* _About this task_
Beginning with the line that has "Más información sobre este", reproduce each remaining line of the data exactly, down to and including the last.

Data entries

# # # # #

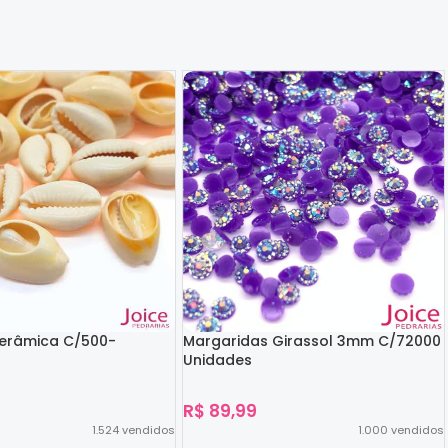
Cerâmica C/500-
Margaridas Girassol 3mm C/72000
Unidades
R$
89,99
1.524
vendidos
1.000
vendidos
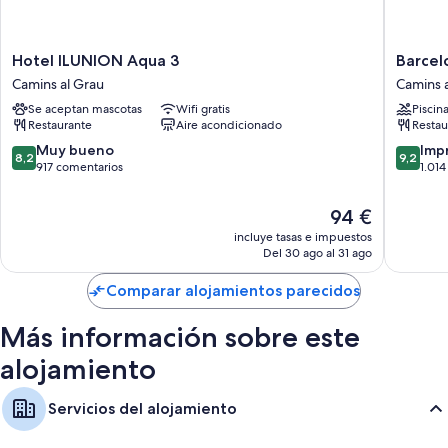
Hotel
Barcelo
Hotel ILUNION Aqua 3
Barcel
ILUNION
Valencia
Camins al Grau
Camins 
Aqua
Hotel
Se aceptan mascotas
Wifi gratis
Piscin
3
Camins
Restaurante
Aire acondicionado
Restau
Camins
al
al
Grau
8.2
9.2
Muy bueno
Imp
8,2
9,2
Grau
sobre
sobre
917 comentarios
1.01
10,
10,
Muy
Impresi
El
94 €
bueno,
1.014 co
precio
incluye tasas e impuestos
917 comentarios
actual
Del 30 ago al 31 ago
es
de
Comparar alojamientos parecidos
94 €
Más información sobre este
alojamiento
Servicios del alojamiento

# # # # #

* _Task result_
Más información sobre este
alojamiento
Servicios del alojamiento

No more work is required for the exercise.